Alice packed furiously, a maternal storm leaving debris in its wake. She’d been through this before, she reminded herself, wanting to stay calm. Only months ago, in fact.
She felt bad for uprooting Penny for the third time in her five short years. This time Penny had found a set of kids at day care to call her friends, and her mother hated to lose that.
Until this most recent move Penny had pretty much kept to herself. She liked American Girl dolls and to be read the accompanying stories. McDonald’s Happy Meals, her hamburgers with onions, mustard, and ketchup. She’d outgrown a macaroni-and-cheese phase. Now it was frozen Gogurts, pancakes, and flank steak when Mommy could afford it.
She liked for her mom to read to her before bed, her baths hot, and her pillowcase cold.
She’d learned to watch her mother for signals when on the bus or the street. With little in the way of discussion, instruction, or explanation, she’d intuited that they lived a secret life, a different life from others.
“It’s not forever,” Alice lied. In fact, Alice had no idea when they might stop running. “We’re not moving, we’re just leaving for a while. Like vacation.”
“Not me! I’m not going anywhere! I’ll run away! I will.”
“That’s the point: We’re running away together, sweetheart,” Alice said in as loving a voice as she could muster. “We’ll be back.”

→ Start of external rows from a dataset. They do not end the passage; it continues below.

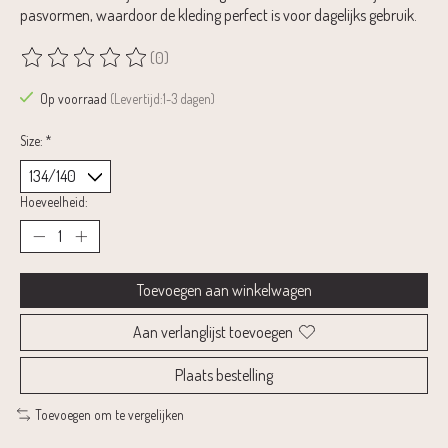
pasvormen, waardoor de kleding perfect is voor dagelijks gebruik.
(0)
De beoordeling van dit product is
0
van de 5
Op voorraad
(Levertijd:1-3 dagen)
Size:
*
Hoeveelheid:
Toevoegen aan winkelwagen
Aan verlanglijst toevoegen
Plaats bestelling
Toevoegen om te vergelijken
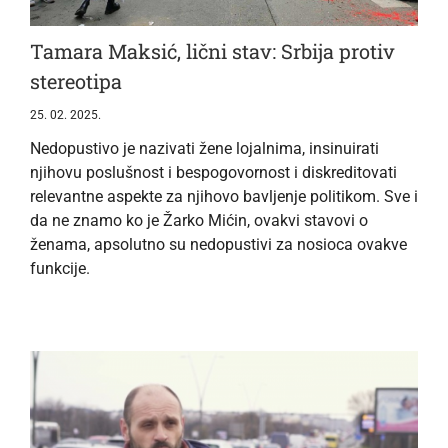
Tamara Maksić, lični stav: Srbija protiv
stereotipa
25. 02. 2025.
Nedopustivo je nazivati žene lojalnima, insinuirati
njihovu poslušnost i bespogovornost i diskreditovati
relevantne aspekte za njihovo bavljenje politikom. Sve i
da ne znamo ko je Žarko Mićin, ovakvi stavovi o
ženama, apsolutno su nedopustivi za nosioca ovakve
funkcije.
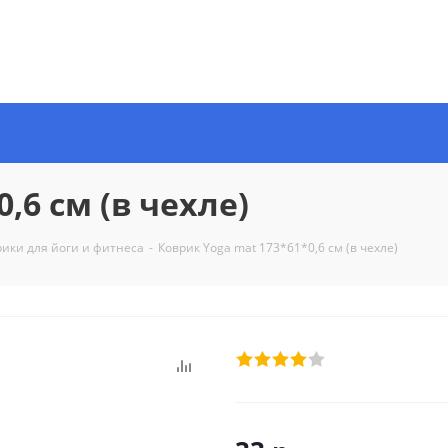
,6 см (в чехле)
рики для йоги и фитнеса
-
Коврик Yoga mat 173*61*0,6 см (в чехле)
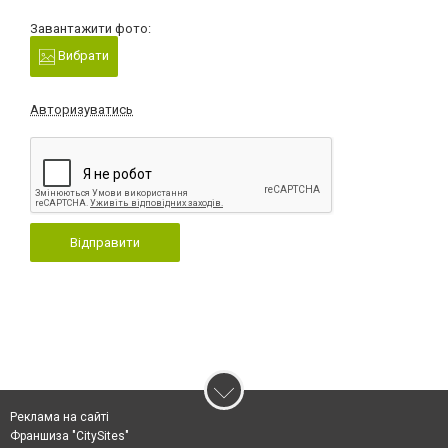
Завантажити фото:
Вибрати
Авторизуватись
Відправити
Реклама на сайті
Франшиза "CitySites"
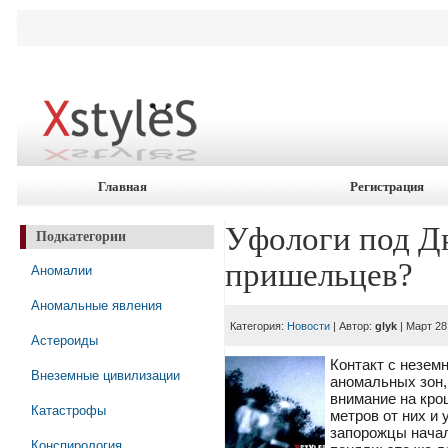
Главная
Регистрация
Уфологи под Д
Подкатегории
пришельцев?
Аномалии
Аномальные явления
Категория:
Новости
| Автор:
glyk
| Март 28
Астероиды
Контакт с незем
Внеземные цивилизации
аномальных зон,
внимание на кро
Катастрофы
метров от них и
запорожцы нача
Конспирология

Despite this outburst, Penny was significantly more mature, more worldly and sophisticated than her peers. It no doubt stemmed from their nomadic, secluded life. Whether those qualities would benefit her remained to be seen. She acted like a five-year-old, but she read at a sixth-grade level and spoke with an adult vocabulary. Though adults were impressed, Alice wasn’t thrilled with what she saw developing: a precocious, challenging, willful child who acted as if she were entitled.
Garage-sale furniture had failed to adequately fill the loft space that had once housed a printing press and been home to a citywide giveaway newspaper. Alice had left the yellowed front pages of past editions stapled to the rough wood walls as artwork.

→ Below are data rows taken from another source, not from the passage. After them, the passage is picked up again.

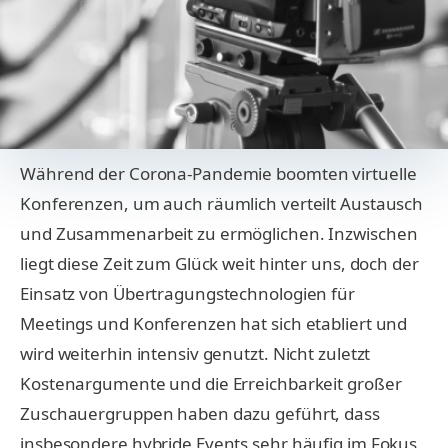
Während der Corona-Pandemie boomten virtuelle
Konferenzen, um auch räumlich verteilt Austausch
und Zusammenarbeit zu ermöglichen. Inzwischen
liegt diese Zeit zum Glück weit hinter uns, doch der
Einsatz von Übertragungstechnologien für
Meetings und Konferenzen hat sich etabliert und
wird weiterhin intensiv genutzt. Nicht zuletzt
Kostenargumente und die Erreichbarkeit großer
Zuschauergruppen haben dazu geführt, dass
insbesondere hybride Events sehr häufig im Fokus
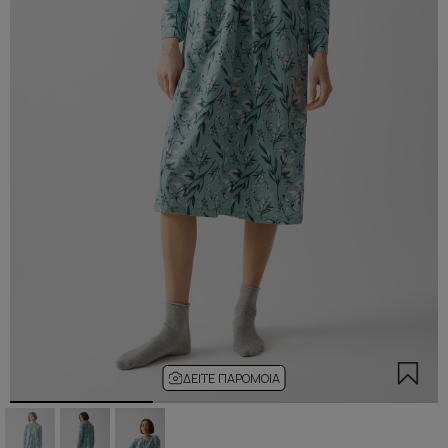
ΔΕΊΤΕ ΠΑΡΌΜΟΙΑ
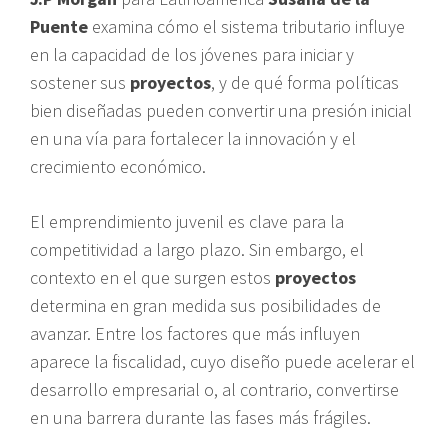
Puente
examina cómo el sistema tributario influye
en la capacidad de los jóvenes para iniciar y
sostener sus
proyectos
, y de qué forma políticas
bien diseñadas pueden convertir una presión inicial
en una vía para fortalecer la innovación y el
crecimiento económico.
El emprendimiento juvenil es clave para la
competitividad a largo plazo. Sin embargo, el
contexto en el que surgen estos
proyectos
determina en gran medida sus posibilidades de
avanzar. Entre los factores que más influyen
aparece la fiscalidad, cuyo diseño puede acelerar el
desarrollo empresarial o, al contrario, convertirse
en una barrera durante las fases más frágiles.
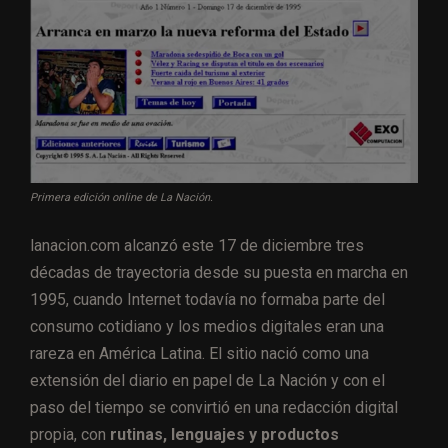
Primera edición online de La Nación.
lanacion.com alcanzó este 17 de diciembre tres
décadas de trayectoria desde su puesta en marcha en
1995, cuando Internet todavía no formaba parte del
consumo cotidiano y los medios digitales eran una
rareza en América Latina. El sitio nació como una
extensión del diario en papel de La Nación y con el
paso del tiempo se convirtió en una redacción digital
propia, con
rutinas, lenguajes y productos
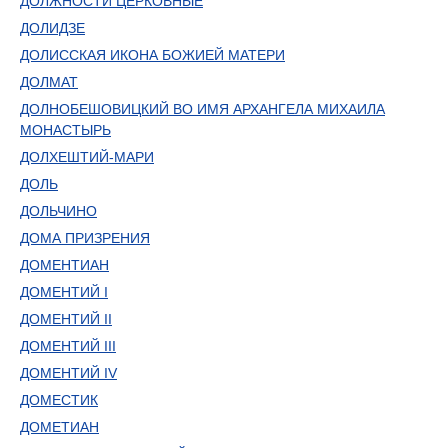
ДОЛЖНОСТИ ЦЕРКОВНЫЕ
ДОЛИДЗЕ
ДОЛИССКАЯ ИКОНА БОЖИЕЙ МАТЕРИ
ДОЛМАТ
ДОЛНОБЕШОВИЦКИЙ ВО ИМЯ АРХАНГЕЛА МИХАИЛА
МОНАСТЫРЬ
ДОЛХЕШТИЙ-МАРИ
ДОЛЬ
ДОЛЬЧИНО
ДОМА ПРИЗРЕНИЯ
ДОМЕНТИАН
ДОМЕНТИЙ I
ДОМЕНТИЙ II
ДОМЕНТИЙ III
ДОМЕНТИЙ IV
ДОМЕСТИК
ДОМЕТИАН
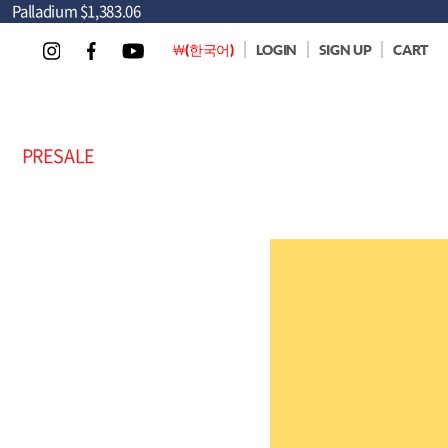
Palladium
$1,383.06
￦(한국어)
LOGIN
SIGN UP
CART
PRESALE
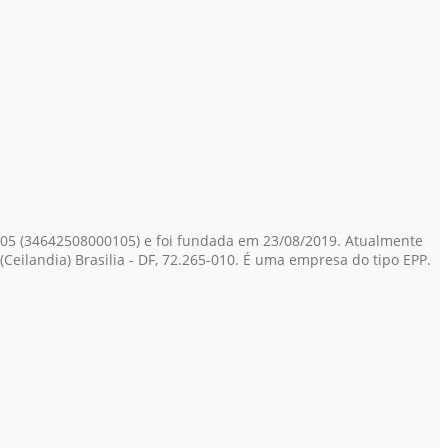
-05
(34642508000105)
e foi fundada em 23/08/2019. Atualmente
(Ceilandia) Brasilia - DF, 72.265-010. É uma empresa do tipo EPP.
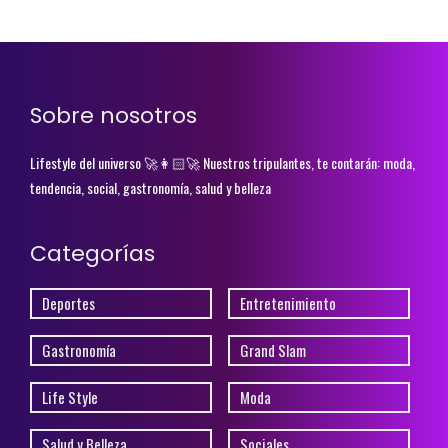
Sobre nosotros
Lifestyle del universo 🚀👩🏻‍🚀 Nuestros tripulantes, te contarán: moda,
tendencia, social, gastronomía, salud y belleza
Categorías
Deportes
Entretenimiento
Gastronomía
Grand Slam
Life Style
Moda
Salud y Belleza
Sociales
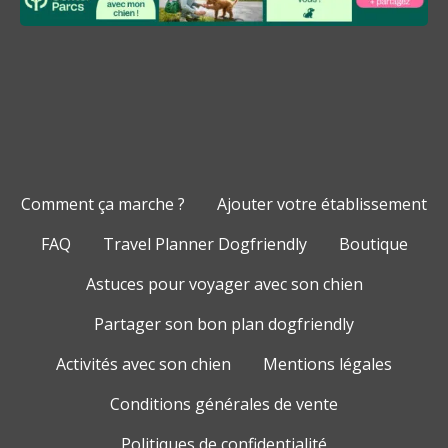
Comment ça marche ?
Ajouter votre établissement
FAQ
Travel Planner Dogfriendly
Boutique
Astuces pour voyager avec son chien
Partager son bon plan dogfriendly
Activités avec son chien
Mentions légales
Conditions générales de vente
Politiques de confidentialité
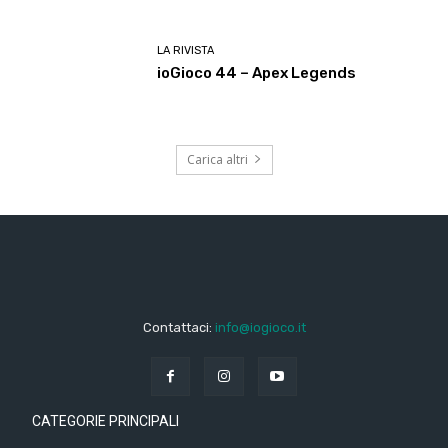
LA RIVISTA
ioGioco 44 – Apex Legends
Carica altri
Contattaci:
info@iogioco.it
CATEGORIE PRINCIPALI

She checked the TV, tuned to CNN, wondering how often they would run the ad for the ID bracelets. She’d seen it only once, about an hour earlier, but that had been enough to make her leave St. Louis today. Possibly forever. The WITSEC deputies had drummed into her the need for her to keep up her daily watch of USA TODAY and CNN. And even though she’d fled WITSEC years before, she’d never stopped looking for the warning signal. If she ever saw an ad for a silver-plated ID bracelet, with the name “Johnny Anyone” on the bracelet, and the address on the mail-in form “ PO Box 911, Washington, DC,” she was to take immediate action. Sight of the ad today had knocked her sideways: one moment struggling through life on its typically difficult track, the next, pure panic.
Something drastic, something radical had happened within WITSEC that must have jeopardized all protected witnesses. Sadly for Alice it was just more of the same-the endless dance of reinventing herself.
She packed while containing an anxiety she hadn’t experienced since fleeing St. Luke’s. The unsettling existence of living with the knowledge that someone was after her, wanted to kill her, preoccupied her every thought, every movement. WITSEC tried to explain such feelings in its orientation literature, but had no idea what they were talking about.